Reticente em falar abertamente sobre estes valores, embora estejam expostos no relatório e contas, a CEO da Make-A-Wish Portugal, Margarida Galvão, afirma que a comunicação deste tema é “desafiante”, porque os números variam significativamente entre as associações, o que pode dar azo a interpretações descontextualizadas sobre a operação de cada uma. Certo é que permitiu pôr sorrisos em cerca de uma centena de miúdos, tendo em conta que, em 2025, a Fundação Realizar Um Desejo (designação em Portugal) realizou 220 desejos e acompanhou quase 500 famílias, incluindo as que continuam a acompanhar este ano, cujo desejo ainda não foi realizado.

“É assustador perceber que ainda há uma grande percentagem de pessoas que não consigna a nenhuma entidade. Valorizar as causas que apoiamos através dos nossos impostos é uma grande força que valoriza a nossa economia portuguesa, porque a maior parte dos países não têm esta possibilidade nos seus impostos associados”, alerta Margarida Galvão.

A Make-a-Wish faz parte de uma iniciativa conjunta entre um grupo de organizações, a “Assino de Cruz”, da qual fazem também parte a Acreditar, a Nariz Vermelho, a Associação Salvador ou a APAV – Associação Portuguesa de Apoio à Vítima. Entre si, todas partilham os valores que recebem made in IRS, bem como o investimento que realizam nesta época do ano.

Falta a comunicação por parte dos organismos do Estado. O ‘consórcio’ tem tentado que a Autoridade Tributária e Aduaneira as informe antecipadamente sobre o valor vindo do IRS, mesmo que só chegue aos seus cofres, considerados “transformadores de vidas”, no ano seguinte. “Do ponto de vista do orçamento anual, era muito importante sabermos”, garante a CEO, deixando ainda um pedido de alterações no portal das Finanças.

Gostava muito que não fosse possível entregar a declaração do IRS sem passar pelo quadro 11 da Modelo 3 e agir sobre ele. Nem que fosse para assinalar «não quero consignar» e, do ponto de vista informático, não dar para avançar, para entregar a declaração, sem passar por aquela página e tomar uma ação (sim não). Era uma escolha consciente”, explica Margarida Galvão.
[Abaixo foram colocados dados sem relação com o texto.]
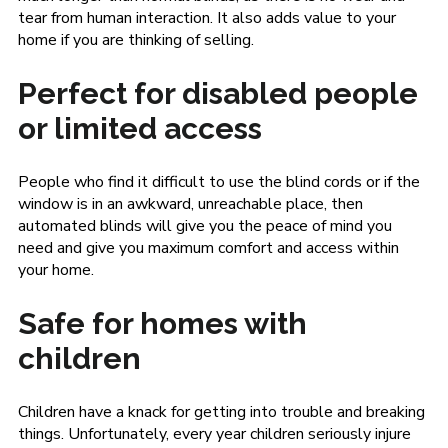
tear from human interaction. It also adds value to your
home if you are thinking of selling.
Perfect for disabled people
or limited access
People who find it difficult to use the blind cords or if the
window is in an awkward, unreachable place, then
automated blinds will give you the peace of mind you
need and give you maximum comfort and access within
your home.
Safe for homes with
children
Children have a knack for getting into trouble and breaking
things. Unfortunately, every year children seriously injure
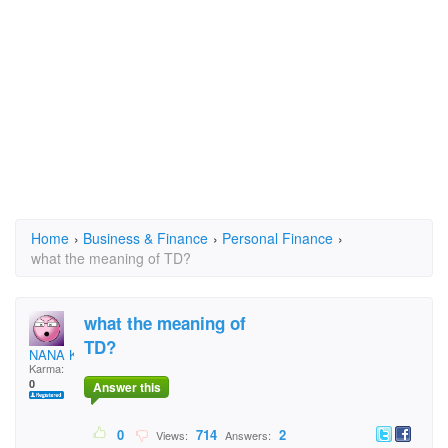
Home
›
Business & Finance
›
Personal Finance
›
what the meaning of TD?
what the meaning of
TD?
NANA KWABENA
Karma:
0
Answer this
0
714
2
Views:
Answers:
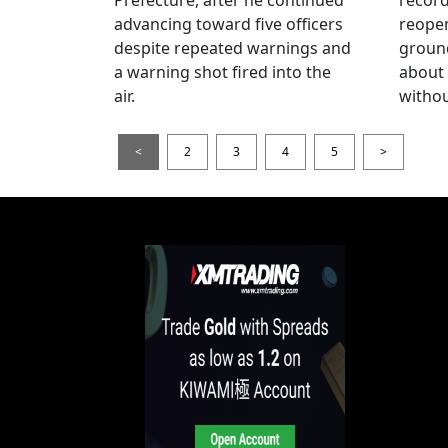
advancing toward five officers
reopen
despite repeated warnings and
ground
a warning shot fired into the
about
air.
withou
<
2
3
4
5
>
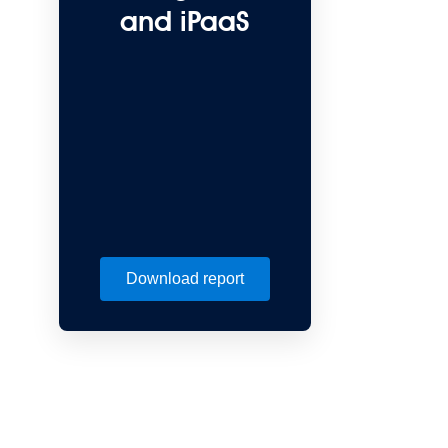
and iPaaS
Download report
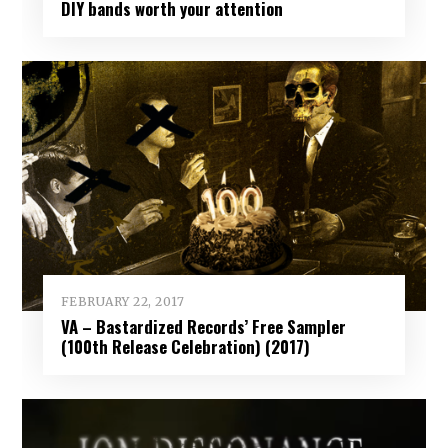
DIY bands worth your attention
FEBRUARY 22, 2017
VA – Bastardized Records’ Free Sampler
(100th Release Celebration) (2017)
Este ano, pela primeira vez, sabemos quantos contribuintes consignaram, mas só sabemos o número total. Não sabemos se são novos ou os mesmos do ano anterior. Acho que faz falta que este apoio do Estado venha também com uma comunicação mais clara.

Margarida Galvão

CEO da Make-A-Wish Portugal

Ao nível de investimento em publicidade, é de 15%-20% do montante da consignação. Mas mais do que campanhas de marketing ou de angariação de fundos, a CEO da Make-A-Wish Portugal considera que é uma questão de literacia financeira. Ou seja, as associações têm a responsabilidade social de esclarecer a população de que 1% dos seus impostos pode ser alocado onde pretendem em vez de ir para o Estado.

“Estrategicamente, a campanha de consignação do IRS sempre foi uma prioridade. No início era uma forma de aproveitarmos esse gancho para divulgar a missão e no pós-Covid começámos a perceber que as pessoas estão mais sensibilizadas para esta forma de ajudar, mas precisávamos de clarificar que é um apoio que não nos custa. É uma parte dos nossos impostos que podemos escolher para onde canalizar”, salienta.

Questionada sobre o impacto da duplicação a consignar para 1%, Margarida Galvão esclarece que não é possível concluir que também duplicou o valor devido às mudanças nos escalões de IRS e ao facto de não saberem se as pessoas que consignavam no ano anterior se mantêm as mesmas, uma vez que não têm qualquer “conhecimento sobre quem é que consigna”.

Numa nota mais positiva, todas as organizações contactadas, mesmo as que não prestaram declarações sobre o valor arrecadado, indicaram que a transferência este ano chegou mais cedo.

Cerca de 8,6 mil instituições de solidariedade, associações culturais, coletividades juvenis e entidades ambientais receberam 77,4 milhões de euros provenientes da consignação do IRS e do IVA feita pelos contribuintes em 2025, segundo o Ministério das Finanças. É um aumento de 36,7 milhões face ao ano anterior.